Chung Jongsuk, Son Dae-Soon, Jeon Hyo-Jeong, Kim Kyoung-Mee, Park Gahee, Ryu Gyu Ha, Park Woong-Yang, Park Donghyun
Samsung Biomedical Research Institute, Samsung Advanced Institute of Technology, Samsung Electronics Co. Ltd., Seoul 06351, Korea.
Samsung Genome Institute, Samsung Medical Center, Seoul 06351, Korea.
Sci Rep. 2016 May 25;6:26732. doi: 10.1038/srep26732.
Targeted capture massively parallel sequencing is increasingly being used in clinical settings, and as costs continue to decline, use of this technology may become routine in health care. However, a limited amount of tissue has often been a challenge in meeting quality requirements. To offer a practical guideline for the minimum amount of input DNA for targeted sequencing, we optimized and evaluated the performance of targeted sequencing depending on the input DNA amount. First, using various amounts of input DNA, we compared commercially available library construction kits and selected Agilent's SureSelect-XT and KAPA Biosystems' Hyper Prep kits as the kits most compatible with targeted deep sequencing using Agilent's SureSelect custom capture. Then, we optimized the adapter ligation conditions of the Hyper Prep kit to improve library construction efficiency and adapted multiplexed hybrid selection to reduce the cost of sequencing. In this study, we systematically evaluated the performance of the optimized protocol depending on the amount of input DNA, ranging from 6.25 to 200 ng, suggesting the minimal input DNA amounts based on coverage depths required for specific applications.
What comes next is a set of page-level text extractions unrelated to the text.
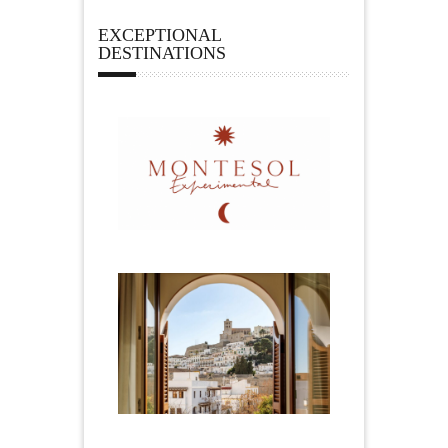
EXCEPTIONAL
DESTINATIONS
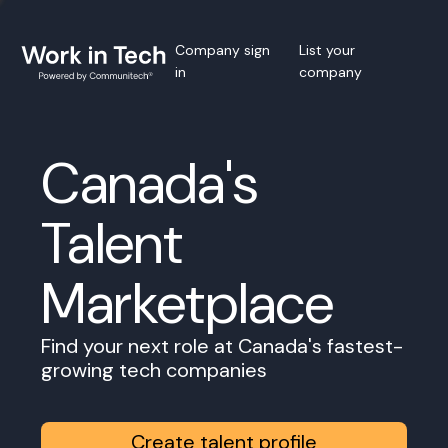
Company sign
List your
in
company
Canada's
Talent
Marketplace
Find your next role at Canada's fastest-
growing tech companies
Create talent profile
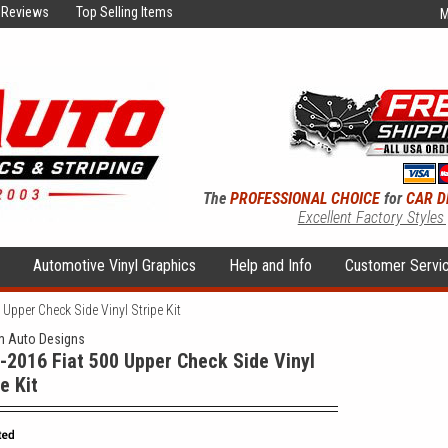
Reviews
Top Selling Items
M
The
PROFESSIONAL CHOICE
for
CAR D
Excellent Factory Styles
s
Automotive Vinyl Graphics
Help and Info
Customer Servi
Upper Check Side Vinyl Stripe Kit
 Auto Designs
-2016 Fiat 500 Upper Check Side Vinyl
e Kit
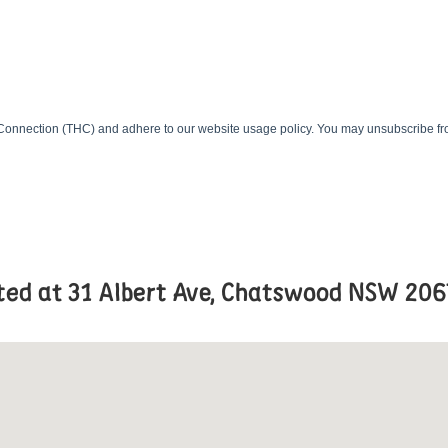
ated at 31 Albert Ave, Chatswood NSW 206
靶向捕获大规模平行测序在临床环境中的应用日益广泛,且随着成本持续下降,这项技术在医疗保健领域的使用可能会成为常规操作。然而,在满足质量要求方面,组织样本量有限常常是一项挑战。为了提供关于靶向测序所需最低输入DNA量的实用指南,我们根据输入DNA量对靶向测序的性能进行了优化和评估。首先,我们使用不同量的输入DNA,比较了市售的文库构建试剂盒,并选择了安捷伦的SureSelect-XT试剂盒和卡帕生物系统公司的Hyper Prep试剂盒,作为与使用安捷伦SureSelect定制捕获进行靶向深度测序最兼容的试剂盒。然后,我们优化了Hyper Prep试剂盒的接头连接条件,以提高文库构建效率,并采用多重杂交选择来降低测序成本。在本研究中,我们系统地评估了根据输入DNA量(范围为6.25至200 ng)优化后的方案的性能,根据特定应用所需的覆盖深度提出了最低输入DNA量。